I have attempted to stay out of the discussion of whether Comcast blocks BitTorrent because it has been thoroughly discussed in many other forums. This blog is about insight into the industry not jumping onto the bandwagon slamming Comcast for disrupting BitTorrent traffic. This evening I have chosen to reverse my decision because I believe that Comcast has overreacted in restricting BitTorrent and can do a better job implementing traffic shaping that can benefit all users.
There is no question that Comcast is blocking my BitTorrent downloads in Boulder. At home I am a Comcast High Speed Internet subscriber dutifully paying $44 per month while complying with their Terms of Service agreement. The video programs I am trying to download with BitTorrent are freely available in MPEG-2, MPEG-4, QuickTime, and Windows Media without DRM or copyright restrictions.

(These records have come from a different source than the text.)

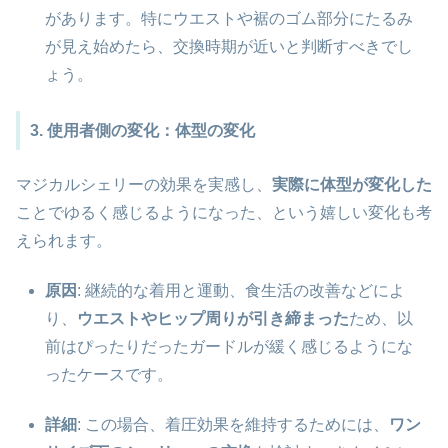
があります。特にウエストや裾のゴム部分にたるみ
が見え始めたら、交換時期が近いと判断すべきでし
ょう。
3. 使用者側の変化：体型の変化
マジカルシェリーの効果を実感し、
実際に体型が変化した
ことでゆるく感じるようになった、という嬉しい変化も考
えられます。
原因
: 継続的な着用と運動、食生活の改善などによ
り、
ウエストやヒップ周りが引き締まった
ため、以
前はぴったりだったガードルが緩く感じるようにな
ったケースです。
詳細
: この場合、着圧効果を維持するためには、
ワン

I just want to Miro to use the BitTorrent protocol to download the streams that I am subscribed. For a couple of months, I have not been able to download these programs legally through the Comcast network. I had no problem last week on Verizon's FiOS network downloading anything I wanted with BitTorrent.
I decided to call Comcast's technical support line to hear the "official" version of the story. I expected to hear that they don't block BitTorrent but a technician stated that they block BitTorrent transfers because of copyright issues. Apparently that person did not read the "official" company position on BitTorrent blocking. I asked whether downloading up to 1 GB per day was considered excessive and they said no. So I am not excessively downloading too much content and I have the right by the copyright holder to download the material. Why is Comcast blocking BitTorrent?
Comcast believes that P2P consumes too much bandwidth and prevents other user from a satisfactory experience. By preventing BitTorrent traffic, they have crudely implemented traffic shaping on their Internet service. Personally I believe traffic shaping has its place in managing network performance. In private networks managing applications and setting QoS parameters are legitimate tools to tune the network for optimum performance. The use of traffic shaping and QoS on Internet services is a bit trickier.
Users of Internet access services expect that they can run any application that they desire over their connection, and they expect that they will always get adequate performance. The two expectations can be mutually exclusive at times. Whether you are on a DOCSIS or DSL connection, it is a shared medium. ISP oversubscribe their networks to maximize utilization of the resources and keep costs down. If everyone continuously floods the network with traffic doing anything they want, then everyone will not get the performance that they expect.
This situation is why ISP utilize traffic shaping. We cannot expect everyone on the Internet to behave as we expect so we need some policing to ensure that all users receive a consistent experience. Just like in society, it is a question of how much policing is necessary.
Comcast has chosen to take the heavy hand and block all BitTorrent traffic. Apparently they believe that any P2P traffic is too much. I disagree with their conclusion. I appreciate the fact that they are keeping my neighbors from running servers and excessively file sharing so I cannot stream decent video, but they do not need to block all legal P2P traffic. If managed correctly P2P, like BitTorrent, can actually decrease traffic on their network. P2P protocols have legitimate and practical uses.
Comcast should set their policies to limit the amount of bandwidth given to P2P protocols during times of congestion. The Sandvine system has very granular controls to prioritize and manage protocols and applications based on available bandwidth, time-of-day, user, individual usage, and other parameters. They can easily implement a policy that slows down the amount of available bandwidth for P2P traffic during peak times and let it fly at night when usage is low.
Most P2P applications are working in the background sharing a file while the user is doing something else. For instance, Miro could easily wait until network usage is low to start downloading the 700 MB "GigaOm Show." Most of the time I watch it a day or two after it is first released. Likewise, it could seed to other computers during quiet times at night. Comcast could easily set policies to achieve the benefits of P2P protocols like BitTorrent without negatively impacting other customers.
Comcast's situation gets at the heart of the Net Neutrality discussion, and gives ammunition to those that believe that the Internet should be free of any QoS or traffic shaping. When implemented appropriately, traffic shaping and QoS mechanisms should actually improve the performance of applications running on the network not impede it.
This situation is a public relations nightmare for Comcast, but it will not hurt them financially because of our duopoly in the U.S. The worst outcome will be some class action law suits and/or FCC fines. If users had more of a choice, such as what open-access municipal networks bring, then you would see customers leaving Comcast. Then again I would not be paying $44 per month for only 8 Mbit/s down and 768 kbit/s up. Hopefully Comcast will change their policy on P2P protocols and implement more sophisticated traffic shaping through the Sandvine equipment before any wild eyed Congressmen or more lawyers get involved.